-------- Records supplied --------
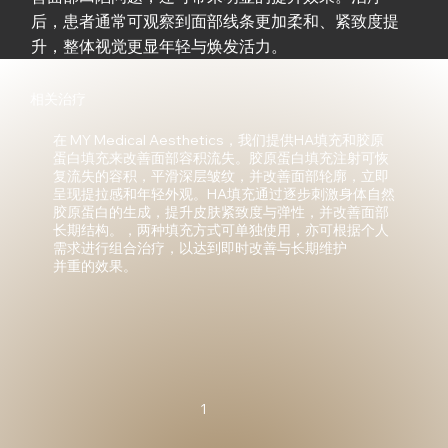
后，患者通常可观察到面部线条更加柔和、紧致度提
升，整体视觉更显年轻与焕发活力。
相关治疗
在 MY Medical Aesthetics，我们提供HA填充和胶原
蛋白填充来改善面部容积流失。胶原蛋白填充注射可恢
复流失的容积，平滑深层皱纹，并改善面部轮廓，立即
呈现提拉感和年轻外观。HA填充通过逐步刺激身体自然
胶原蛋白的生成，提升皮肤紧致度与弹性，并改善面部
长期结构。，两种填充方式可单独使用，亦可根据个人
需求进行组合治疗，以达到即时改善与长期维护
并重的效果。
1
--------
_Problem details_:
Copy out every line above without change, dropping the pictures.

_Task answer_:
后，患者通常可观察到面部线条更加柔和、紧致度提
升，整体视觉更显年轻与焕发活力。
相关治疗
在 MY Medical Aesthetics，我们提供HA填充和胶原
蛋白填充来改善面部容积流失。胶原蛋白填充注射可恢
复流失的容积，平滑深层皱纹，并改善面部轮廓，立即
呈现提拉感和年轻外观。HA填充通过逐步刺激身体自然
胶原蛋白的生成，提升皮肤紧致度与弹性，并改善面部
长期结构。，两种填充方式可单独使用，亦可根据个人
需求进行组合治疗，以达到即时改善与长期维护
并重的效果。
1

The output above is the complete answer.